▶ [RECORDS PROVIDED]:

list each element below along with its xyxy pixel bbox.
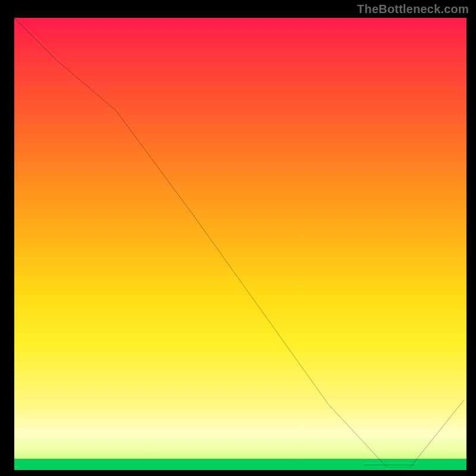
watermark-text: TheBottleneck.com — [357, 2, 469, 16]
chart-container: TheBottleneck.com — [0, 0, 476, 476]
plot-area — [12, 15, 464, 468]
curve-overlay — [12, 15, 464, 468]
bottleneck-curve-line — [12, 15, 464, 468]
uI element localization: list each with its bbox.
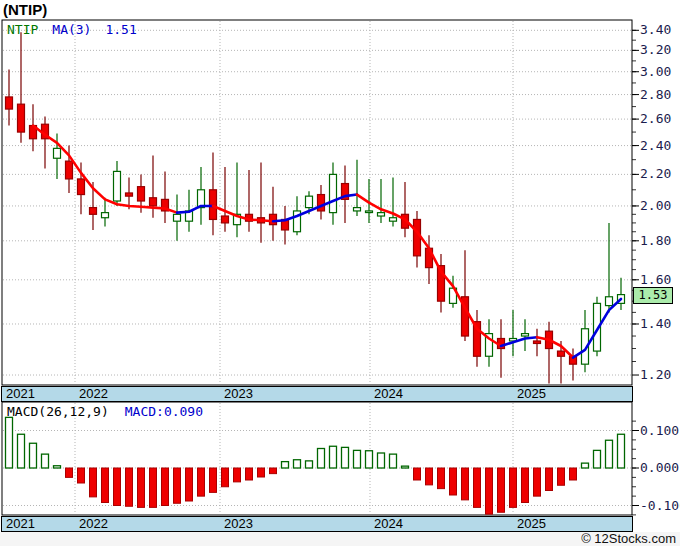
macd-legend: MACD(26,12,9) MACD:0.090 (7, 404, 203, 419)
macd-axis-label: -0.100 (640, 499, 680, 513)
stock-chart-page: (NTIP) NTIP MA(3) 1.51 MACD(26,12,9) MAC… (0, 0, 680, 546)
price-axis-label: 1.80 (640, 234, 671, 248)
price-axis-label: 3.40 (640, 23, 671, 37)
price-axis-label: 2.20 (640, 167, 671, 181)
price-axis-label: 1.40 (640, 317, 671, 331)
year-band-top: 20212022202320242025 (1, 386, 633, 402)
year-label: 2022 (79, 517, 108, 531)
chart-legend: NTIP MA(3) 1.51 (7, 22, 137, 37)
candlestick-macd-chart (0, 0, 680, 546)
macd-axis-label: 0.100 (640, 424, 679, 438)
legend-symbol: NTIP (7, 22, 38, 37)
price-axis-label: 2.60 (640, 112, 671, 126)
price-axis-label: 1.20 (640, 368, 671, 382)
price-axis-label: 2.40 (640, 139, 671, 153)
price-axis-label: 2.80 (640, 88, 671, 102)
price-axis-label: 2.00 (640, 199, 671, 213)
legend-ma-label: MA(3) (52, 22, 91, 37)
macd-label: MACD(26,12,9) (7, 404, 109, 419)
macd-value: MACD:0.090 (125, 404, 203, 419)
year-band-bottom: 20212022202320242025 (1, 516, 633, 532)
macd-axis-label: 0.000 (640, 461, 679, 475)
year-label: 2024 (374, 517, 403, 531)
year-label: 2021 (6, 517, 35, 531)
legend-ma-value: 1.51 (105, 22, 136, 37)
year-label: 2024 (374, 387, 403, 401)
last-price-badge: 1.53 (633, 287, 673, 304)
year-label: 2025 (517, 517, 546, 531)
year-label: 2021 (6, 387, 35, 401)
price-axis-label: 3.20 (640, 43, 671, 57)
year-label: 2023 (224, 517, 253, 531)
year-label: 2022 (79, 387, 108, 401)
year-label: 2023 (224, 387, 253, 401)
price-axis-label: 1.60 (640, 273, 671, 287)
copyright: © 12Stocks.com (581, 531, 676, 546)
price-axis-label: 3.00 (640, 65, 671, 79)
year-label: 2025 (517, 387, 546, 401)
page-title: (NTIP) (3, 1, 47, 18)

▶ [YOUR TASK]:
Take each line of the material above that holds the string "NTIP" and copy it.

▶ [SOLUTION FOR THIS EXERCISE]:
stock-chart-page: (NTIP) NTIP MA(3) 1.51 MACD(26,12,9) MAC… (0, 0, 680, 546)
chart-legend: NTIP MA(3) 1.51 (7, 22, 137, 37)
legend-symbol: NTIP (7, 22, 38, 37)
page-title: (NTIP) (3, 1, 47, 18)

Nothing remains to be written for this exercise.